→ About this exercise
Write out the data that follows exactly, keeping every picture out.

Collection entries:
- - -

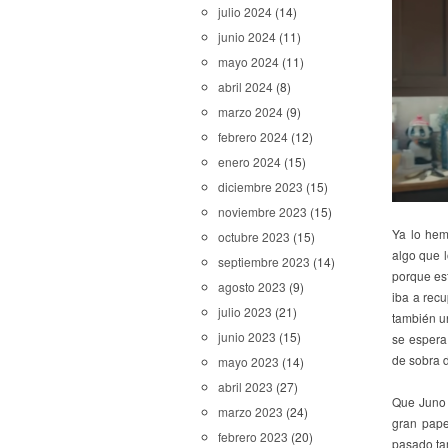
julio 2024
(14)
junio 2024
(11)
mayo 2024
(11)
abril 2024
(8)
marzo 2024
(9)
febrero 2024
(12)
enero 2024
(15)
diciembre 2023
(15)
noviembre 2023
(15)
Ya lo he
octubre 2023
(15)
algo que 
septiembre 2023
(14)
porque es
agosto 2023
(9)
iba a recu
julio 2023
(21)
también un
junio 2023
(15)
se espera
de sobra 
mayo 2023
(14)
abril 2023
(27)
Que Juno 
marzo 2023
(24)
gran pape
febrero 2023
(20)
pasado ta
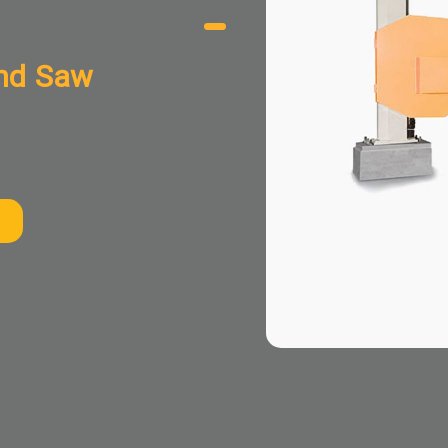
and Saw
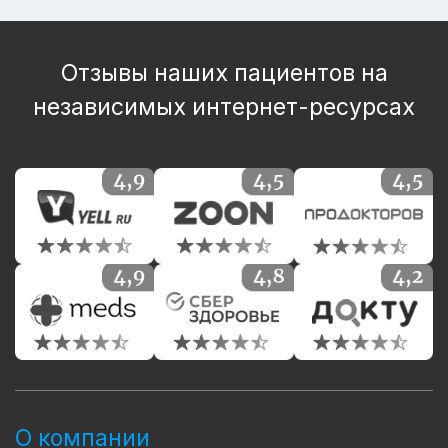
Отзывы наших пациентов на
независимых интернет-ресурсах
О компании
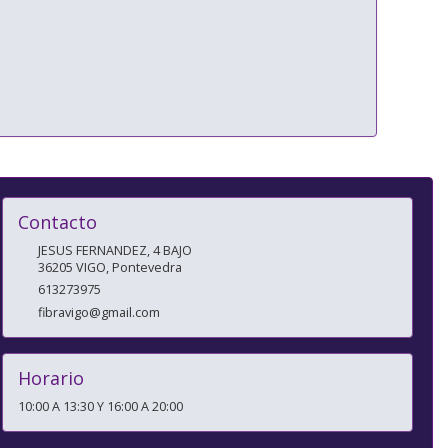
Contacto
JESUS FERNANDEZ, 4 BAJO
36205
VIGO
,
Pontevedra
613273975
fibravigo@gmail.com
Horario
10:00 A 13:30 Y 16:00 A 20:00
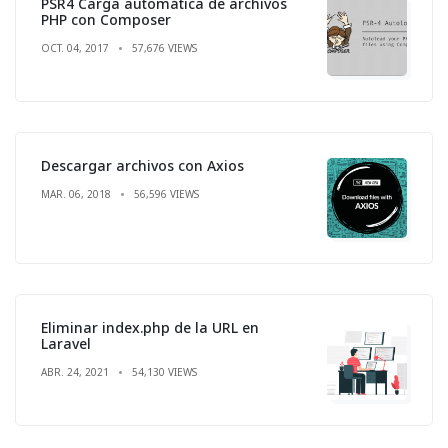
PSR4 Carga automática de archivos
PHP con Composer
OCT. 04, 2017
57,676 VIEWS
Descargar archivos con Axios
MAR. 06, 2018
56,596 VIEWS
Eliminar index.php de la URL en
Laravel
ABR. 24, 2021
54,130 VIEWS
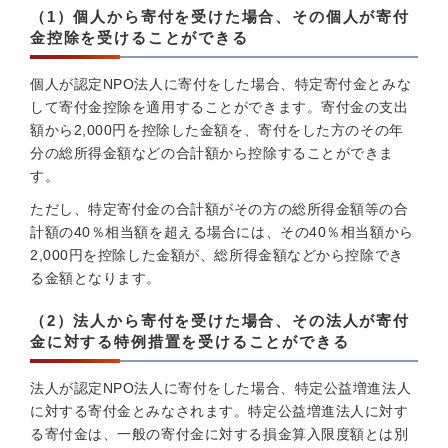
（1）個人から寄付を受けた場合、その個人が寄付
金控除を受けることができる
個人が認定NPO法人に寄付をした場合、特定寄付金とみな
して寄付金控除を適用することができます。寄付金の支出
額から2,000円を控除した金額を、寄付をした方のその年
分の総所得金額などの合計額から控除することができま
す。
ただし、特定寄付金の合計額がその方の総所得金額等の合
計額の40％相当額を超える場合には、その40％相当額から
2,000円を控除した金額が、総所得金額などから控除でき
る金額となります。
（2）法人から寄付を受けた場合、その法人が寄付
金に対する特例措置を受けることができる
法人が認定NPO法人に寄付をした場合、特定公益増進法人
に対する寄付金とみなされます。特定公益増進法人に対す
る寄付金は、一般の寄付金に対する損金算入限度額とは別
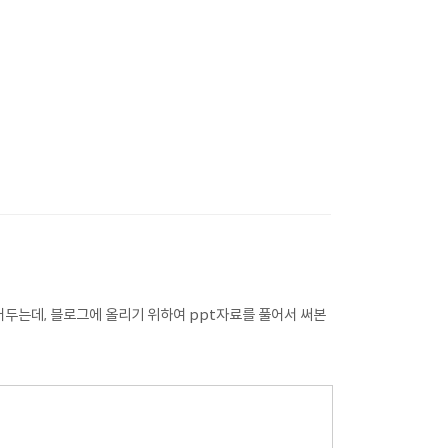
적어두는데, 블로그에 올리기 위하여 ppt자료를 풀어서 써본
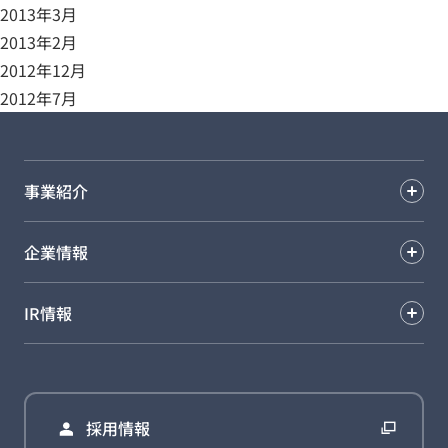
2013年3月
2013年2月
2012年12月
2012年7月
事業紹介
企業情報
IR情報
採用情報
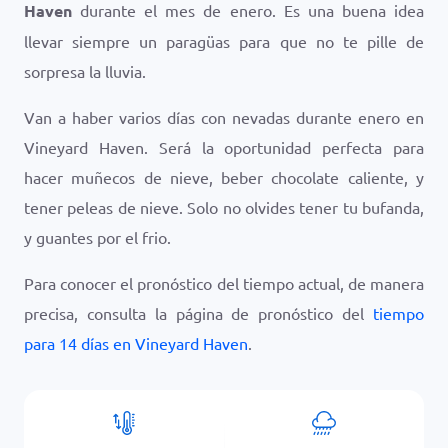
Haven
durante el mes de enero. Es una buena idea
llevar siempre un paragüas para que no te pille de
sorpresa la lluvia.
Van a haber varios días con nevadas durante enero en
Vineyard Haven. Será la oportunidad perfecta para
hacer muñecos de nieve, beber chocolate caliente, y
tener peleas de nieve. Solo no olvides tener tu bufanda,
y guantes por el frio.
Para conocer el pronóstico del tiempo actual, de manera
precisa, consulta la página de pronóstico del
tiempo
para 14 días en Vineyard Haven
.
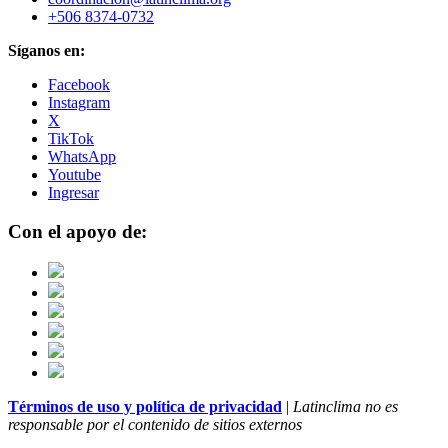
+506 8374-0732
Síganos en:
Facebook
Instagram
X
TikTok
WhatsApp
Youtube
Ingresar
Con el apoyo de:
Términos de uso y política de privacidad
|
Latinclima no es
responsable por el contenido de sitios externos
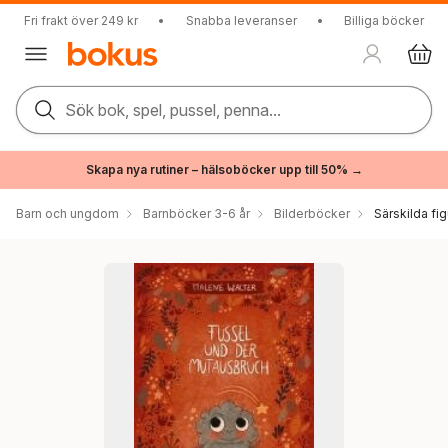
Fri frakt över 249 kr
•
Snabba leveranser
•
Billiga böcker
Sök bok, spel, pussel, penna...
Skapa nya rutiner – hälsoböcker upp till 50% →
Barn och ungdom
Barnböcker 3-6 år
Bilderböcker
Särskilda fig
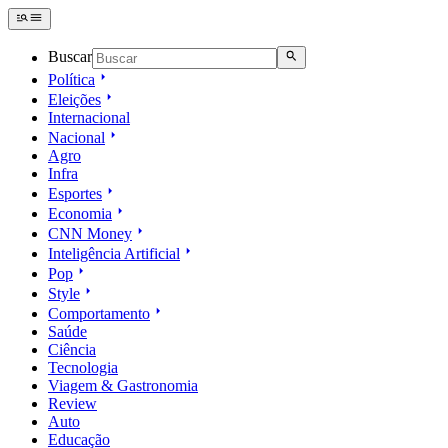
Buscar
Política
Eleições
Internacional
Nacional
Agro
Infra
Esportes
Economia
CNN Money
Inteligência Artificial
Pop
Style
Comportamento
Saúde
Ciência
Tecnologia
Viagem & Gastronomia
Review
Auto
Educação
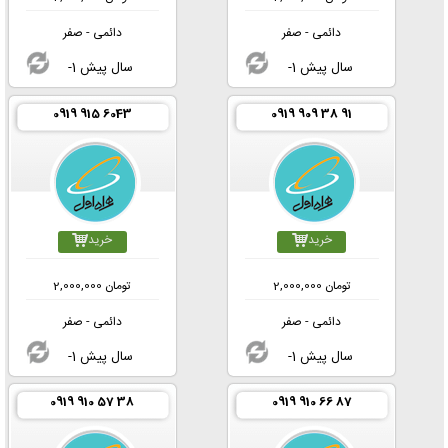
دائمی - صفر
دائمی - صفر
-1 سال پیش
-1 سال پیش
0919 915 6043
0919 909 38 91
خرید
خرید
تومان
2,000,000
تومان
2,000,000
دائمی - صفر
دائمی - صفر
-1 سال پیش
-1 سال پیش
0919 910 57 38
0919 910 66 87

- - -

→ Result of this task
julio 2024
(14)
junio 2024
(11)
mayo 2024
(11)
abril 2024
(8)
marzo 2024
(9)
febrero 2024
(12)
enero 2024
(15)
diciembre 2023
(15)
noviembre 2023
(15)
Ya lo he
octubre 2023
(15)
algo que 
septiembre 2023
(14)
porque es
agosto 2023
(9)
iba a recu
julio 2023
(21)
también un
junio 2023
(15)
se espera
de sobra 
mayo 2023
(14)
abril 2023
(27)
Que Juno 
marzo 2023
(24)
gran pape
febrero 2023
(20)
pasado ta
and Saw
Отзывы наших пациентов на
независимых интернет-ресурсах
О компании
Contacto
JESUS FERNANDEZ, 4 BAJO
36205
VIGO
,
Pontevedra
613273975
fibravigo@gmail.com
Horario
10:00 A 13:30 Y 16:00 A 20:00
PSR4 Carga automática de archivos
PHP con Composer
OCT. 04, 2017
57,676 VIEWS
Descargar archivos con Axios
MAR. 06, 2018
56,596 VIEWS
Eliminar index.php de la URL en
Laravel
ABR. 24, 2021
54,130 VIEWS
（1）個人から寄付を受けた場合、その個人が寄付
金控除を受けることができる
個人が認定NPO法人に寄付をした場合、特定寄付金とみな
して寄付金控除を適用することができます。寄付金の支出
額から2,000円を控除した金額を、寄付をした方のその年
分の総所得金額などの合計額から控除することができま
す。
ただし、特定寄付金の合計額がその方の総所得金額等の合
計額の40％相当額を超える場合には、その40％相当額から
2,000円を控除した金額が、総所得金額などから控除でき
る金額となります。
（2）法人から寄付を受けた場合、その法人が寄付
金に対する特例措置を受けることができる
法人が認定NPO法人に寄付をした場合、特定公益増進法人
に対する寄付金とみなされます。特定公益増進法人に対す
る寄付金は、一般の寄付金に対する損金算入限度額とは別
적어두는데, 블로그에 올리기 위하여 ppt자료를 풀어서 써본
2013年3月
2013年2月
2012年12月
2012年7月
事業紹介
企業情報
IR情報
採用情報
Haven
durante el mes de enero. Es una buena idea
llevar siempre un paragüas para que no te pille de
sorpresa la lluvia.
Van a haber varios días con nevadas durante enero en
Vineyard Haven. Será la oportunidad perfecta para
hacer muñecos de nieve, beber chocolate caliente, y
tener peleas de nieve. Solo no olvides tener tu bufanda,
y guantes por el frio.
Para conocer el pronóstico del tiempo actual, de manera
precisa, consulta la página de pronóstico del
tiempo
para 14 días en Vineyard Haven
.
+506 8374-0732
Síganos en:
Facebook
Instagram
X
TikTok
WhatsApp
Youtube
Ingresar
Con el apoyo de:
Términos de uso y política de privacidad
|
Latinclima no es
responsable por el contenido de sitios externos
Fri frakt över 249 kr
•
Snabba leveranser
•
Billiga böcker
Sök bok, spel, pussel, penna...
Skapa nya rutiner – hälsoböcker upp till 50% →
Barn och ungdom
Barnböcker 3-6 år
Bilderböcker
Särskilda fig
Buscar
Política
Eleições
Internacional
Nacional
Agro
Infra
Esportes
Economia
CNN Money
Inteligência Artificial
Pop
Style
Comportamento
Saúde
Ciência
Tecnologia
Viagem & Gastronomia
Review
Auto
Educação
دائمی - صفر
دائمی - صفر
-1 سال پیش
-1 سال پیش
0919 915 6043
0919 909 38 91
خرید
خرید
تومان
2,000,000
تومان
2,000,000
دائمی - صفر
دائمی - صفر
-1 سال پیش
-1 سال پیش
0919 910 57 38
0919 910 66 87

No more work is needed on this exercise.